International Arms Control Community Looks to Future of INF, New START Treaties

By ExchangeMonitor

The international community is concerned about the future of arms control, particularly the fate of the Intermediate-Range Nuclear Forces Treaty and the New Strategic Arms Reduction Treaty (START) – issues that featured prominently on the first day of the Carnegie International Nuclear Policy Conference in Washington, D.C.

The INF Treaty prohibits Russia and the United States from fielding ground-based cruise and ballistic missiles with flight ranges between 500 and 5,500 kilometers. U.S. officials determined earlier this year that Russia has deployed this type of nuclear-capable cruise missile and are planning potential responses in the Trump administration’s upcoming Nuclear Posture Review.

New START requires that the two countries by next February each cap their deployed strategic nuclear warheads at 1,550 and long-range delivery systems at 700. The Trump administration will be responsible for either negotiating a follow-on to New START, which expires in 2021, extending the existing treaty for five years, or abandoning it entirely.

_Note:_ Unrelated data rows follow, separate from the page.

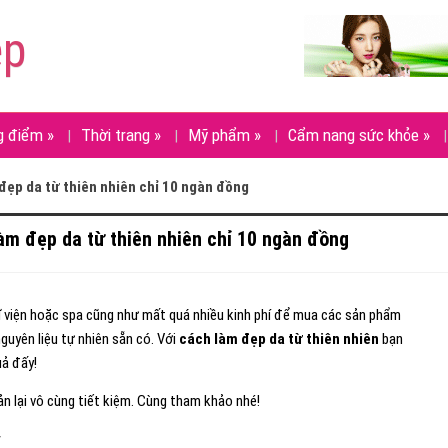
ẹp
g điểm
»
Thời trang
»
Mỹ phẩm
»
Cẩm nang sức khỏe
»
ẹp da từ thiên nhiên chỉ 10 ngàn đồng
m đẹp da từ thiên nhiên chỉ 10 ngàn đồng
ĩ viện hoặc spa cũng như mất quá nhiều kinh phí để mua các sản phẩm
uyên liệu tự nhiên sẵn có. Với
cách làm đẹp da từ thiên nhiên
bạn
uả đấy!
ản lại vô cùng tiết kiệm. Cùng tham khảo nhé!
y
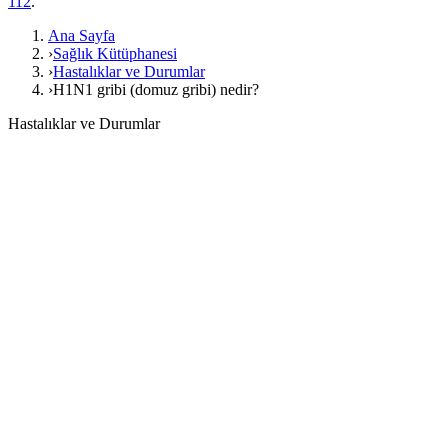
112
.
Ana Sayfa
›
Sağlık Kütüphanesi
›
Hastalıklar ve Durumlar
›
H1N1 gribi (domuz gribi) nedir?
Hastalıklar ve Durumlar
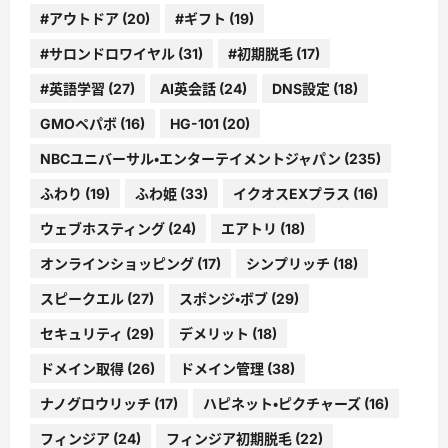
#アウトドア
(20)
#ギフト
(19)
#サロンドロワイヤル
(31)
#初期脱毛
(17)
#英語学習
(27)
AI英会話
(24)
DNS設定
(18)
GMOペパボ
(16)
HG-101
(20)
NBCユニバーサル・エンターテイメントジャパン
(235)
ふわり
(19)
ふわ姫
(33)
イクオスEXプラス
(16)
ウェブホスティング
(24)
エアトリ
(18)
オンラインショッピング
(17)
シンプリッチ
(18)
スピークエル
(27)
スポンジ・ボブ
(29)
セキュリティ
(29)
デメリット
(18)
ドメイン取得
(26)
ドメイン管理
(38)
ナノグロウリッチ
(17)
ハピネット・ピクチャーズ
(16)
フィンジア
(24)
フィンジア初期脱毛
(22)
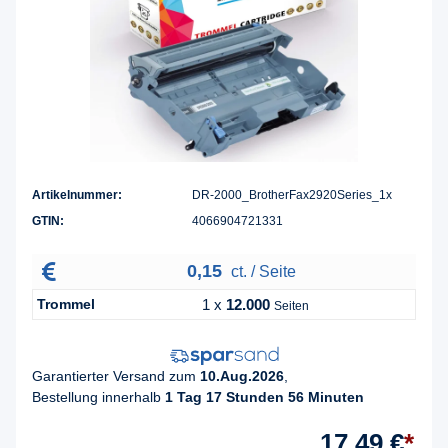
Artikelnummer:
DR-2000_BrotherFax2920Series_1x
GTIN:
4066904721331
0,15
ct. / Seite
Trommel
1 x
12.000
Seiten
Garantierter Versand zum
10.Aug.2026
,
Bestellung innerhalb
1 Tag 17 Stunden 56 Minuten
17,49 €
*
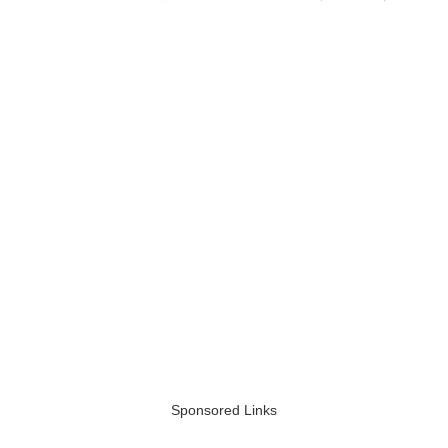
Sponsored Links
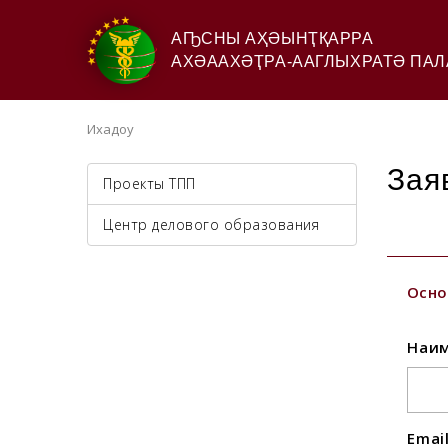
АҦСНЫ АҲӘЫНҬҚАРРА
АХӘААХӘҬРА-ААГЛЫХРАТӘ ПАЛ
Ихадоу
Зая
Проекты ТПП
Центр делового образования
Осно
Наим
Emai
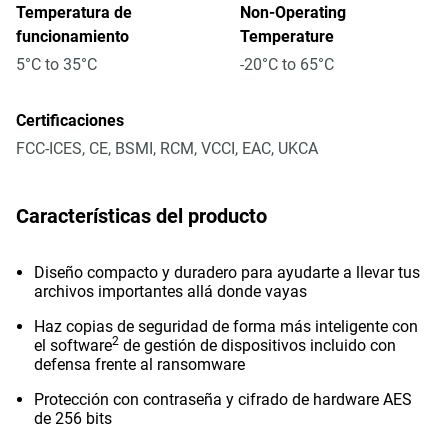
Temperatura de
Non-Operating
funcionamiento
Temperature
5°C to 35°C
-20°C to 65°C
Certificaciones
FCC-ICES, CE, BSMI, RCM, VCCI, EAC, UKCA
Características del producto
Diseño compacto y duradero para ayudarte a llevar tus
archivos importantes allá donde vayas
Haz copias de seguridad de forma más inteligente con
2
el software
de gestión de dispositivos incluido con
defensa frente al ransomware
Protección con contraseña y cifrado de hardware AES
de 256 bits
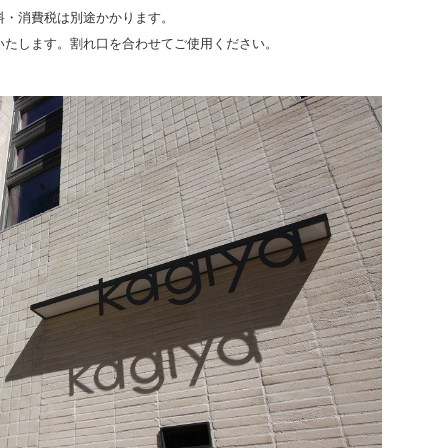
料・消費税は別途かかります。
いたします。割れ口を合わせてご使用ください。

“The right path is the one marked by the New START treaty and its implementation. This is the kind of cooperation between Russia and the United States that we Europeans like to see,” Federica Mogherini, European Union high representative for foreign affairs and security policy, said Monday in the opening keynote to the conference. “Any violation of the Intermediate-Range Nuclear Forces Treaty, on the contrary, would endanger the security architecture that since the end of the Cold War has made Europe a safer place.”

To restore U.S.-Russian relations, the first priority must be to resolve the crisis in Ukraine, save the INF Treaty, and start negotiating a follow-on to New START, according to Alexey Arbatov, head of the Center for International Security at the Primakov National Research Institute of World Economy and International Relations, said. Only then, if that succeeds, “we would be able to coordinate our fight against terrorism much better than before,” he said.

Arbatov said the major problem with the INF Treaty is that “neither side is trying to resolve existing controversies,” instead “using these controversies for political campaign” and accusing the other of violating the accord.